Romeros del PP. Lo suyo es el colorido. Lo suyo son las romerías. Me parece fantástico que se diviertan, pero me produce sarpullidos que el principal partido de la oposición sea así de casposo e impresentable. No cabe duda de que Zapatero deja flancos abiertos para ser criticado, incluso vapuleado dialécticamente. Pero la política que hace el PP es de ruido y furia de romería casposa a ritmo de pasodobles.

Hela ahí. Es la nueva furia española que da el salto de los campos de fútbol al asfalto de las ciudades. Ellos, que hablan contra el resentimiento que a su juicio supone recordar las heridas de la guerra civil, utilizan el dolor de las personas cercanas a quienes sufrieron la embestida de la hidra terrorista. Ellos, que ponen en primer plano la Constitución de 1978 a la que tantos reparos pusieron, en lugar de discutir y argumentar, organizan fiestas semanales en las ciudades de España. Ellos, que se afanan y se desvelan por el llamado sistema educativo, ofrecen espectáculos bochornosos en el Senado cuando era visitado por el alumnado de un colegio.

Ellos, romeros del PP. Todos sus estandartes. Toda su impedimenta. Toda su cohorte. La calle es suya. La algarada, también. Más allá de la crispación, que tanto fomentan, la suya es también una política de charanga y pandereta.

Perseveran en el error, incurriendo en una necedad preocupante. ¿Ha perdido perdón Aznar por haber implicado a su querida España en la guerra de Irak, basándose en sus rotundas afirmaciones acerca de la existencia de armas de destrucción masiva en aquel país? ¿Ha mostrado en algún momento la más mínima y exigible consternación Acebes por haber sido el ministro del Interior cuando se produjo el atentado más sangriento de la historia de España? ¿Entra en los planes del señor Pujalte mostrar un poco menos de chabacanería en sus actuaciones públicas?

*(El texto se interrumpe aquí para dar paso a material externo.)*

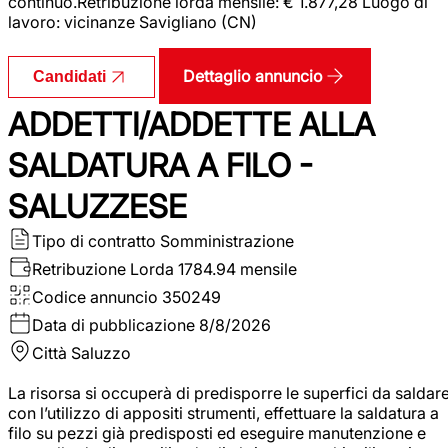
continuo.Retribuzione lorda mensile: € 1.877,28 Luogo di
lavoro: vicinanze Savigliano (CN)
Dettaglio annuncio
Candidati
ADDETTI/ADDETTE ALLA
SALDATURA A FILO -
SALUZZESE
Tipo di contratto
Somministrazione
Retribuzione Lorda
1784.94 mensile
Codice annuncio
350249
Data di pubblicazione
8/8/2026
Città
Saluzzo
La risorsa si occuperà di predisporre le superfici da saldar
con l’utilizzo di appositi strumenti, effettuare la saldatura a
filo su pezzi già predisposti ed eseguire manutenzione e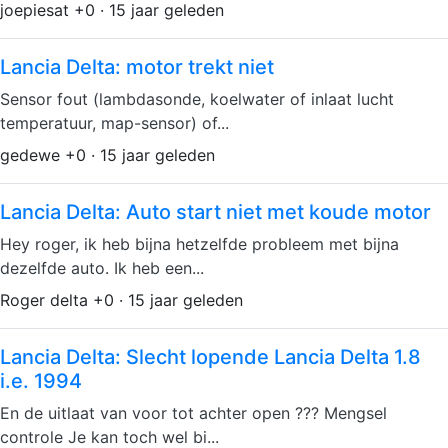
joepiesat +0 · 15 jaar geleden
Lancia Delta: motor trekt niet
Sensor fout (lambdasonde, koelwater of inlaat lucht
temperatuur, map-sensor) of...
gedewe +0 · 15 jaar geleden
Lancia Delta: Auto start niet met koude motor
Hey roger, ik heb bijna hetzelfde probleem met bijna
dezelfde auto. Ik heb een...
Roger delta +0 · 15 jaar geleden
Lancia Delta: Slecht lopende Lancia Delta 1.8
i.e. 1994
En de uitlaat van voor tot achter open ??? Mengsel
controle Je kan toch wel bi...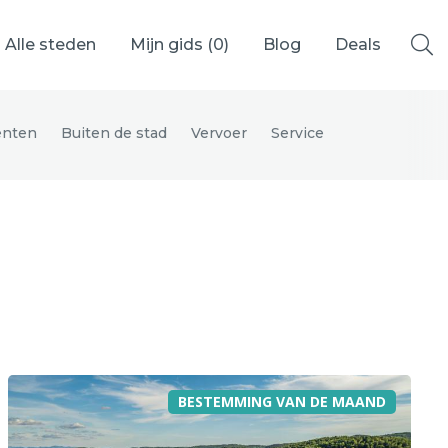
Alle steden
Mijn gids (
0
)
Blog
Deals
nten
Buiten de stad
Vervoer
Service
Ålesund
Berlijn
Mechelen
Venetië
adrid
Vancouver
BESTEMMING VAN DE MAAND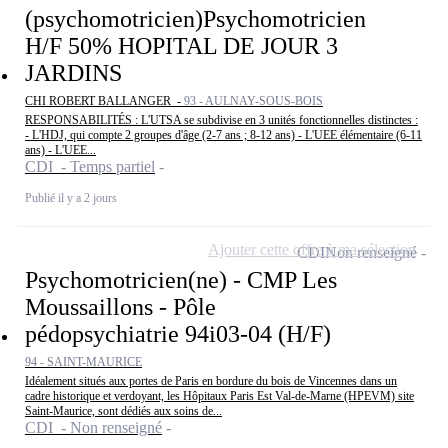
(psychomotricien)Psychomotricien
H/F 50% HOPITAL DE JOUR 3
JARDINS
CHI ROBERT BALLANGER -
93 - AULNAY-SOUS-BOIS
RESPONSABILITÉS : L'UTSA se subdivise en 3 unités fonctionnelles distinctes :
- L'HDJ, qui compte 2 groupes d'âge (2-7 ans ; 8-12 ans) - L'UEE élémentaire (6-11
ans) - L'UEE...
CDI - Temps partiel
Publié il y a 2 jours
Ajouter cette offre à ma sélection
CDI
Non renseigné
Psychomotricien(ne) - CMP Les
Moussaillons - Pôle
pédopsychiatrie 94i03-04 (H/F)
94 - SAINT-MAURICE
Idéalement situés aux portes de Paris en bordure du bois de Vincennes dans un
cadre historique et verdoyant, les Hôpitaux Paris Est Val-de-Marne (HPEVM) site
Saint-Maurice, sont dédiés aux soins de...
CDI - Non renseigné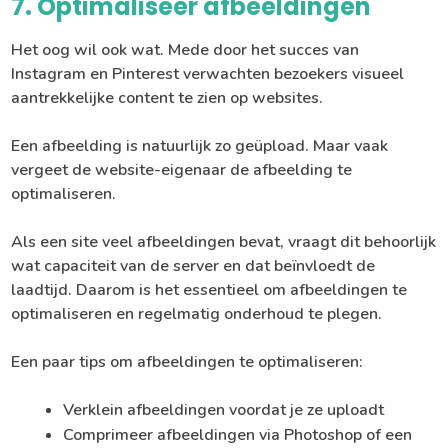
7. Optimaliseer afbeeldingen
Het oog wil ook wat. Mede door het succes van
Instagram en Pinterest verwachten bezoekers visueel
aantrekkelijke content te zien op websites.
Een afbeelding is natuurlijk zo geüpload. Maar vaak
vergeet de website-eigenaar de afbeelding te
optimaliseren.
Als een site veel afbeeldingen bevat, vraagt dit behoorlijk
wat capaciteit van de server en dat beïnvloedt de
laadtijd. Daarom is het essentieel om afbeeldingen te
optimaliseren en regelmatig onderhoud te plegen.
Een paar tips om afbeeldingen te optimaliseren:
Verklein afbeeldingen voordat je ze uploadt
Comprimeer afbeeldingen via Photoshop of een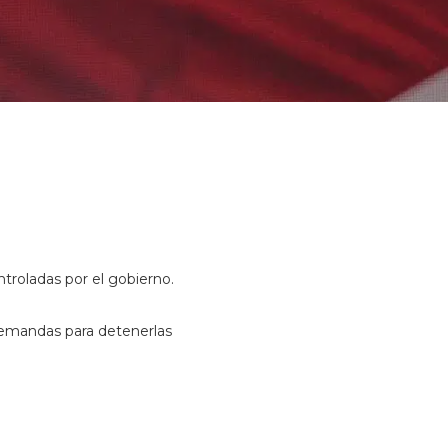
ontroladas por el gobierno.
demandas para detenerlas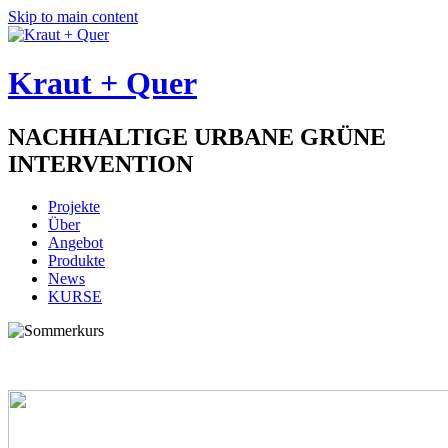
Skip to main content
Kraut + Quer
NACHHALTIGE URBANE GRÜNE
INTERVENTION
Projekte
Über
Angebot
Produkte
News
KURSE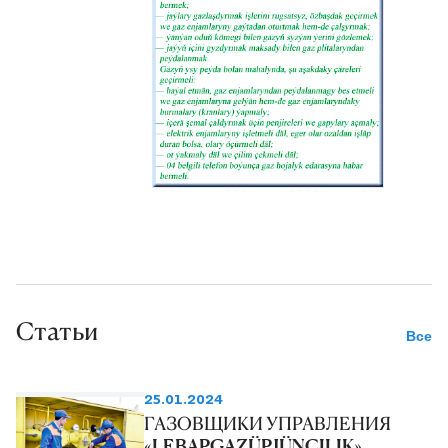
Статьи
Все
25.01.2024
ГАЗОВЩИКИ УПРАВЛЕНИЯ
«LEBAPGAZÜPJÜNÇILIK»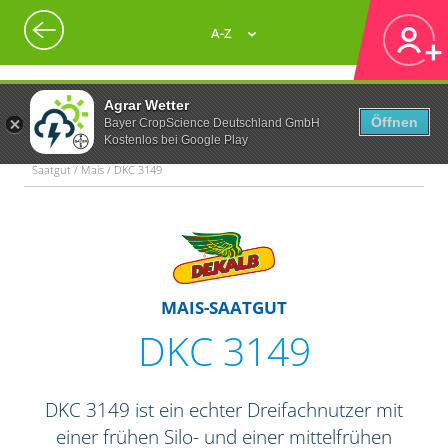
A-Z
Agrar Wetter
Öffnen
Bayer CropScience Deutschland GmbH
Kostenlos bei Google Play
Saatgut / Mais / DKC 3149
MAIS-SAATGUT
DKC 3149
DKC 3149 ist ein echter Dreifachnutzer mit
einer frühen Silo- und einer mittelfrühen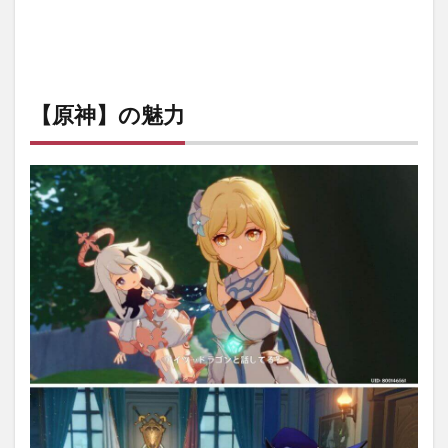
【原神】の魅力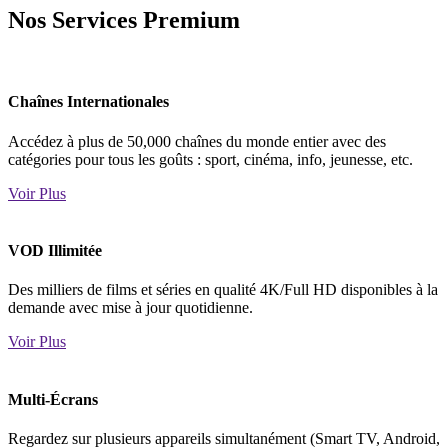
Nos Services Premium
Chaînes Internationales
Accédez à plus de 50,000 chaînes du monde entier avec des
catégories pour tous les goûts : sport, cinéma, info, jeunesse, etc.
Voir Plus
VOD Illimitée
Des milliers de films et séries en qualité 4K/Full HD disponibles à la
demande avec mise à jour quotidienne.
Voir Plus
Multi-Écrans
Regardez sur plusieurs appareils simultanément (Smart TV, Android,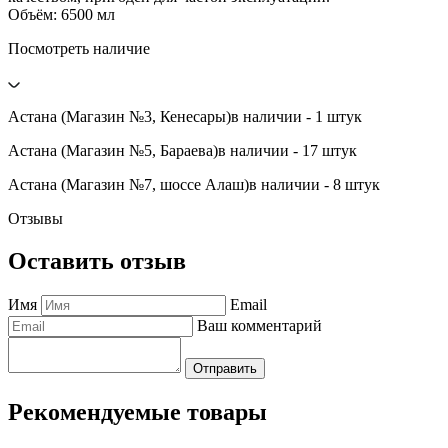
Объём: 6500 мл
Посмотреть наличие
Астана (Магазин №3, Кенесары)
в наличии - 1 штук
Астана (Магазин №5, Бараева)
в наличии - 17 штук
Астана (Магазин №7, шоссе Алаш)
в наличии - 8 штук
Отзывы
Оставить отзыв
Имя
Email
Ваш комментарий
Отправить
Рекомендуемые товары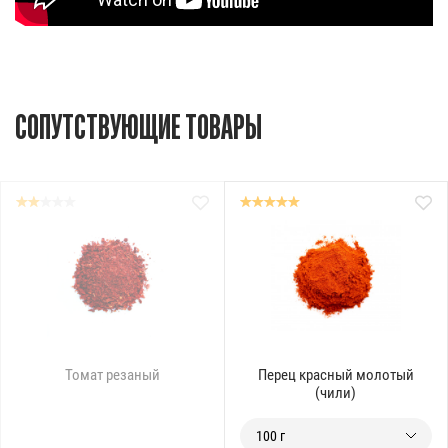
СОПУТСТВУЮЩИЕ ТОВАРЫ
Томат резаный
Перец красный молотый
(чили)
100 г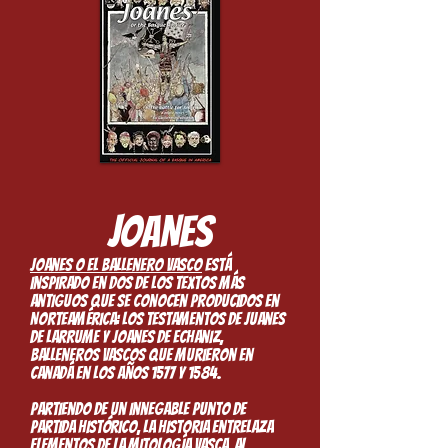
JOANES
Joanes o el ballenero vasco
está
inspirado en dos de los textos más
antiguos que se conocen producidos en
Norteamérica: los testamentos de Juanes
de Larrume y Joanes de Echaniz,
balleneros vascos que murieron en
Canadá en los años 1577 y 1584.
Partiendo de un innegable punto de
partida histórico, la historia entrelaza
elementos de la mitología vasca, al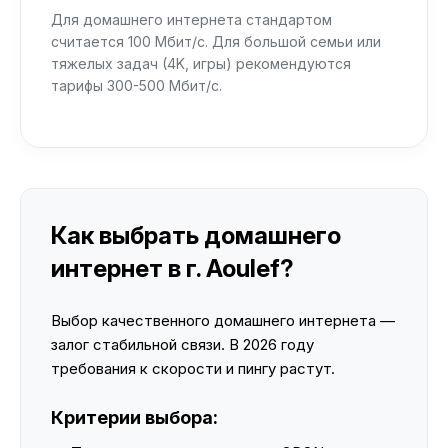
Для домашнего интернета стандартом
считается 100 Мбит/с. Для большой семьи или
тяжелых задач (4K, игры) рекомендуются
тарифы 300-500 Мбит/с.
Как выбрать домашнего
интернет в г. Aoulef?
Выбор качественного домашнего интернета —
залог стабильной связи. В 2026 году
требования к скорости и пингу растут.
Критерии выбора: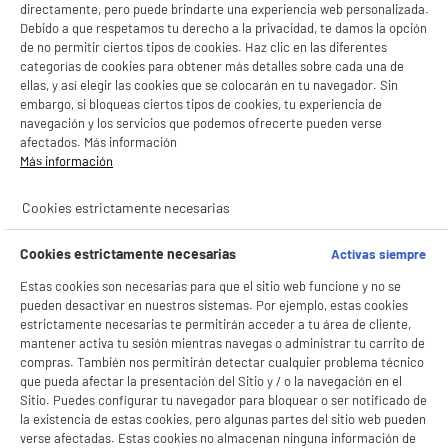
directamente, pero puede brindarte una experiencia web personalizada.
- compartir contenido adaptado a tus preferencias
Debido a que respetamos tu derecho a la privacidad, te damos la opción
- ofrecer publicidad y comunicaciones personalizadas
- facilitar el intercambio de contenido en las redes sociales
de no permitir ciertos tipos de cookies. Haz clic en las diferentes
- analizar el tráfico en nuestro sitio web Consulta la política de cookies.
categorías de cookies para obtener más detalles sobre cada una de
Consulta la política de cookies.
.
VALBERG
HIGH ONE
4 PERSONAS
ellas, y así elegir las cookies que se colocarán en tu navegador. Sin
embargo, si bloqueas ciertos tipos de cookies, tu experiencia de
Si aceptas, la experiencia será aún mejor. Si no acepta, se utilizarán cookies
navegación y los servicios que podemos ofrecerte pueden verse
estadísticas anónimas basadas en tu navegación. Puedes oponerte a su uso
productItem_availability_txt-
afectados. Más información
productItem__availability-
gestionando sus cookies.
current-store
Más información
change-btn
¡Buena visita!
LEGANÉS, MADRID
✔ ACEPTAR TODAS
Cookies estrictamente necesarias
product_list_sticky_button_Filter
product_list_stic
Gestionar cookies
Cookies estrictamente necesarias
Activas siempre
ELECTROCHOLLOS
Estas cookies son necesarias para que el sitio web funcione y no se
Frigorífico Combi No-Frost, 337L, 185cm, Clase
pueden desactivar en nuestros sistemas. Por ejemplo, estas cookies
A
C
C, acabado Blanco Baby Skin suave, VALBERG
estrictamente necesarias te permitirán acceder a tu área de cliente,
G
Capacidad : 337 L
mantener activa tu sesión mientras navegas o administrar tu carrito de
Tipo de frio : Ventilado
compras. También nos permitirán detectar cualquier problema técnico
que pueda afectar la presentación del Sitio y / o la navegación en el
Número de personas : 3
Sitio. Puedes configurar tu navegador para bloquear o ser notificado de
449
€
96
la existencia de estas cookies, pero algunas partes del sitio web pueden
★★★★★
★★★★★
verse afectadas. Estas cookies no almacenan ninguna información de
Pago a
plazos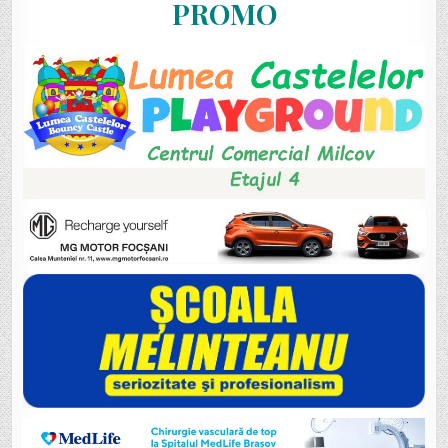
PROMO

Romeros del PP. Bisutería histórica. Retórica histérica. Hacer de la política pasodoble callejero. Hacer del discurso político rumbas plañideras. Su himno, sus banderas, su España cañí. ¿Es ésta la derecha de un país europeo? ¿No son más bien los coros y danzas del poema machadiano que hablaba de un mañana efímero?

Romeros del PP. No se dan cuenta de que, ¡ay!, en su fiesta de fandangos y alegrías no cabemos todos. Ni queremos tener cabida. ¿Así entienden el espíritu de consenso de una Constitución que idealizan y que salió adelante no sólo por ellos, sino también a pesar algunos de ellos? ¿O qué digo, don José María?